▶ TASK TO CARRY OUT: Establish how many lines in the records below include the word "casa"; respond with that number only.

#### DATA FOR REVIEW ####

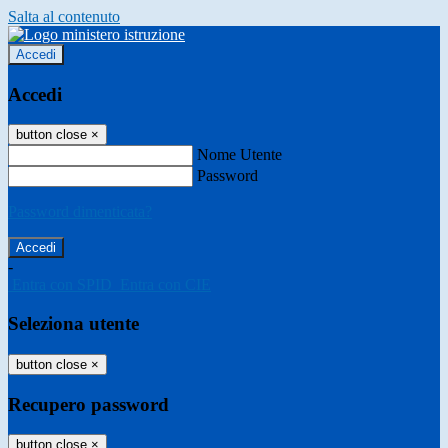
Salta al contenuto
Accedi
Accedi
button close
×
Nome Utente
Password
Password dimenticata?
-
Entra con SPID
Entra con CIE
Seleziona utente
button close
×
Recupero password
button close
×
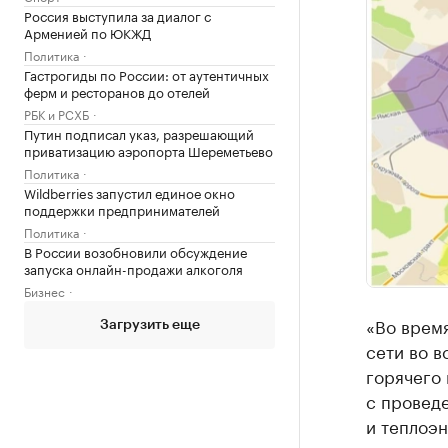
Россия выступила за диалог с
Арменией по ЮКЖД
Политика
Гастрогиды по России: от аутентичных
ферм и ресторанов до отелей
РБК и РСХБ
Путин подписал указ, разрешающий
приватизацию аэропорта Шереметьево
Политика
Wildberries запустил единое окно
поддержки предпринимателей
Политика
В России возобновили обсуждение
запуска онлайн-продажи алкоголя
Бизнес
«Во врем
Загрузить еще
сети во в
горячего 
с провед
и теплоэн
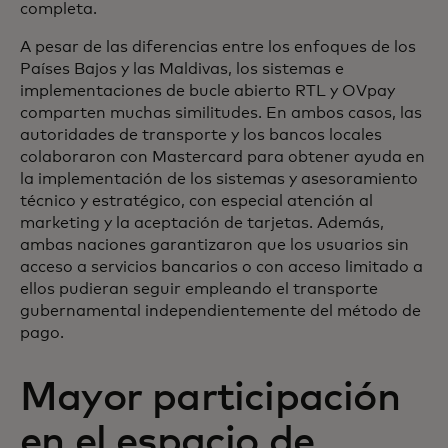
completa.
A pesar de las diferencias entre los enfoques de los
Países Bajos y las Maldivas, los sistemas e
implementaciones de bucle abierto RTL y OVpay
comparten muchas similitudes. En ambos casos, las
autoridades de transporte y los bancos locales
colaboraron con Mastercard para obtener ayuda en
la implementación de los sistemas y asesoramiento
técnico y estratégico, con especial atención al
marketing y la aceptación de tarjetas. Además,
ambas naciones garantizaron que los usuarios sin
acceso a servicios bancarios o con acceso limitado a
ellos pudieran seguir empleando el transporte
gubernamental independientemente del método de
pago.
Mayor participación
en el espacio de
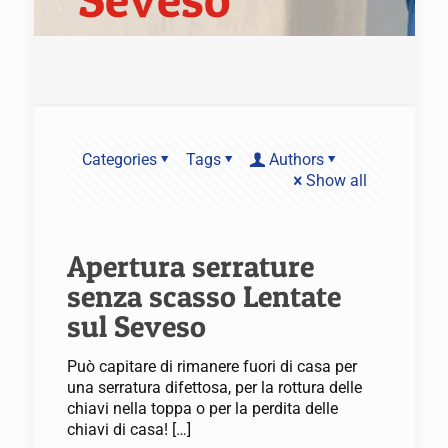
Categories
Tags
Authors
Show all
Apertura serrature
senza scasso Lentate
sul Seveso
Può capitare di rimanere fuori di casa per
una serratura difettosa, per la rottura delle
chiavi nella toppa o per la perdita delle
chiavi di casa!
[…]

####
#### DATA FOR REVIEW ####

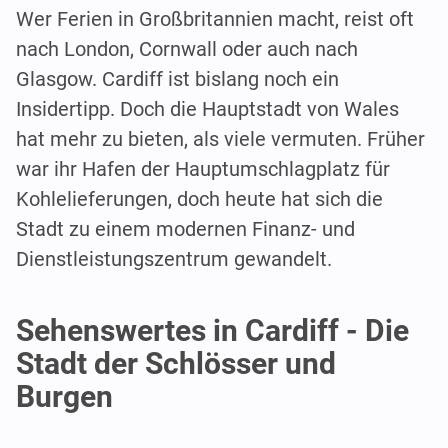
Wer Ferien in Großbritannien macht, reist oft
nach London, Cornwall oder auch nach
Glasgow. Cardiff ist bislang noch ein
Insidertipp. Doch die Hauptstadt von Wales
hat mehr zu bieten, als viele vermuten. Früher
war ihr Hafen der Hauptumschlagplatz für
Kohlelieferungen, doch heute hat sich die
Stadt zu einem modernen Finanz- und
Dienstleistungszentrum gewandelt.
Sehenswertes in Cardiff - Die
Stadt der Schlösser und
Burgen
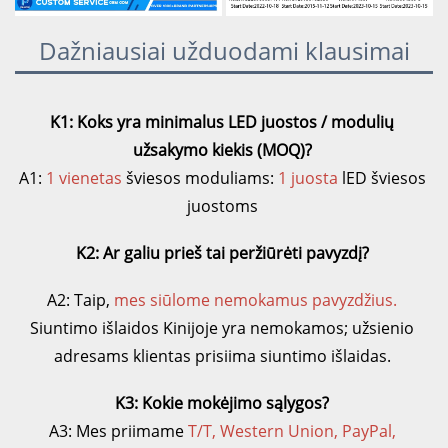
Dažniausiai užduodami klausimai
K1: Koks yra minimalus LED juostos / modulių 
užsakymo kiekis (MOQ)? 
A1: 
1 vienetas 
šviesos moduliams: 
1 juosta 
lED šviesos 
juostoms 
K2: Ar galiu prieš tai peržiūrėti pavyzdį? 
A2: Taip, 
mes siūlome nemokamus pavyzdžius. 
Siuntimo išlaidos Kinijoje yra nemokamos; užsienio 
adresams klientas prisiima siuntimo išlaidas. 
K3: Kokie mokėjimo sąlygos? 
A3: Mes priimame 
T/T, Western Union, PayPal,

####

▶ WRITTEN SOLUTION: 2